Trying (failing) to use CreateML to create model for named entity rec w/ Natural Language framework

I'm trying to use CreateML to build a model I can use with the new Natural Language framework for domain-specific named entity recognition in scanning some text. It's actually very very similar to the example in the WWDC '18 video introducing the Natural Language Framework where they add a bunch of products and recognize them.


The problem I'm having is that the results I'm getting when I run text through an NLTagger with this model are very inaccurate.


Imagine an app for people visiting Las Vegas, NV. I want to be able to identify names of hotels, restaurants and other activities as such. I have training data that looks like this (there's a lot more but it all follows this pattern).


{"tokens":["Bellagio","Buffet at Bellagio","Fix Restaurant and Bar","Harvest","Jasmine","Lago","Le Cirque","Michael Mina","Noodles","Picasso","Prime","Spago","Yellowtail","Spa \u0026 Salon","Fountains of Bellagio","Gallery of Fine Art","Hyde Lounge","Lily Bar and Lounge","O ","Petrossian Bar"],"labels":["Hotel","Restaurant","Restaurant","Restaurant","Restaurant","Restaurant","Restaurant","Restaurant","Restaurant","Restaurant","Restaurant","Restaurant","Restaurant","Activity","Activity","Activity","Activity","Activity","Activity","Activity"]}


Here's a Playground with my test code. With the below, I'd expect 'Bellagio' to come back as 'Hotel' but when I print the tokens and tags, they all come back as... not that. And some times, the same token comes back as two different tags (i.e. 'MGM Grand' below).

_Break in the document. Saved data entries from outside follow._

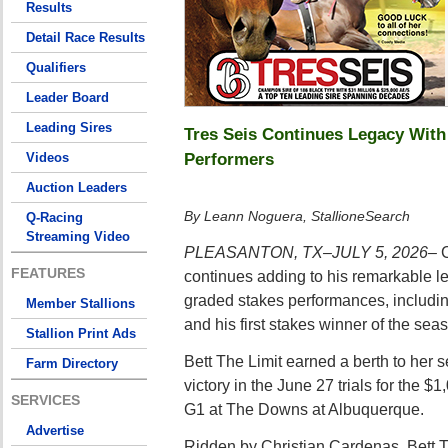
Results
Detail Race Results
Qualifiers
Leader Board
Leading Sires
Tres Seis Continues Legacy Wit
Performers
Videos
Auction Leaders
By Leann Noguera, StallioneSearch
Q-Racing
Streaming Video
PLEASANTON, TX–JULY 5, 2026–
C
FEATURES
continues adding to his remarkable le
graded stakes performances, includin
Member Stallions
and his first stakes winner of the sea
Stallion Print Ads
Bett The Limit earned a berth to her 
Farm Directory
victory in the June 27 trials for the 
SERVICES
G1 at The Downs at Albuquerque.
Advertise
Ridden by Christian Cardenas, Bett Th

What am I doing wrong? Bad training data? Bad training data format? Unrealistic expectations? I have no idea what I'm doing?


The last one is definitely true.


In the WWDC video demo, it seems to work great and it seems very similar to what I'm doing so not sure where I'm off.


import CreateML
import Foundation
import NaturalLanguage

let wordFilePath = Bundle.main.path(forResource:"vegas_words", ofType: "json")!
let wordFileURL = URL(fileURLWithPath: wordFilePath)

let trainingData = try MLDataTable(contentsOf: wordFileURL)
let model = try MLWordTagger(trainingData: trainingData, tokenColumn: "tokens", labelColumn: "labels")

let compiledModel = try NLModel(mlModel: model.model)

let text = "When in Las Vegas I like to stay at the luxury hotel Bellagio or perhaps Wynn Las Vegas but not MGM Grand or the Luxor. Sometimes I like to dine at Delmonico at The Venetian or at one of the places at MGM Grand."
let range = text.startIndex..<text.endIndex

var vegasTagScheme = NLTagScheme("Vegas")

var tagger = NLTagger(tagSchemes: [.nameType, vegasTagScheme])
tagger.string = text
tagger.setModels([compiledModel], forTagScheme: vegasTagScheme)
tagger.setLanguage(NLLanguage("en"), range: range)

tagger.enumerateTags(in: range, unit: .word, scheme: vegasTagScheme, options: [.omitWhitespace, .joinNames, .omitPunctuation]) { (tag, tokenRange) -> Bool in
    let token = text[tokenRange]
    
    if let tag = tag {
        print("\(token): \(tag.rawValue)")
    }

    return true
}
When: Hotel
in: Hotel
Las Vegas: Hotel
I: Restaurant
like: Restaurant
to: Restaurant
stay: Restaurant
at: Restaurant
the: Restaurant
luxury: Restaurant
hotel: Restaurant
Bellagio: Restaurant
or: Restaurant
perhaps: Restaurant
Wynn Las Vegas: Restaurant
but: Restaurant
not: Restaurant
MGM Grand: Restaurant
or: Restaurant
the: Restaurant
Luxor: Restaurant
Sometimes: Activity
I: Activity
like: Activity
to: Activity
dine: Activity
at: Activity
Delmonico: Activity
at: Activity
The: Activity
Venetian: Activity
or: Activity
at: Activity
one: Activity
of: Activity
the: Activity
places: Activity
at: Activity
MGM Grand: Activity

Replies

Lots of views, no replies.


I submitted this as one of my tech-support incidents. If I get a reply that's useful, I'll update this in case it can help others.

In talking with DTS, it sounds like my training data is such that it's very difficult for NLTagger to generalize - there's not enough variety and there's just not enough of a sample.

I'm also have quite similar problems when I tried to combine all of the sentences into one single tokens and labels which is different than .JSON file that is seen on the MLWordTagger example. However, when I tried to separate it into multiple samples / sentences, the default CRF training algorithm is seems to running indefinitely.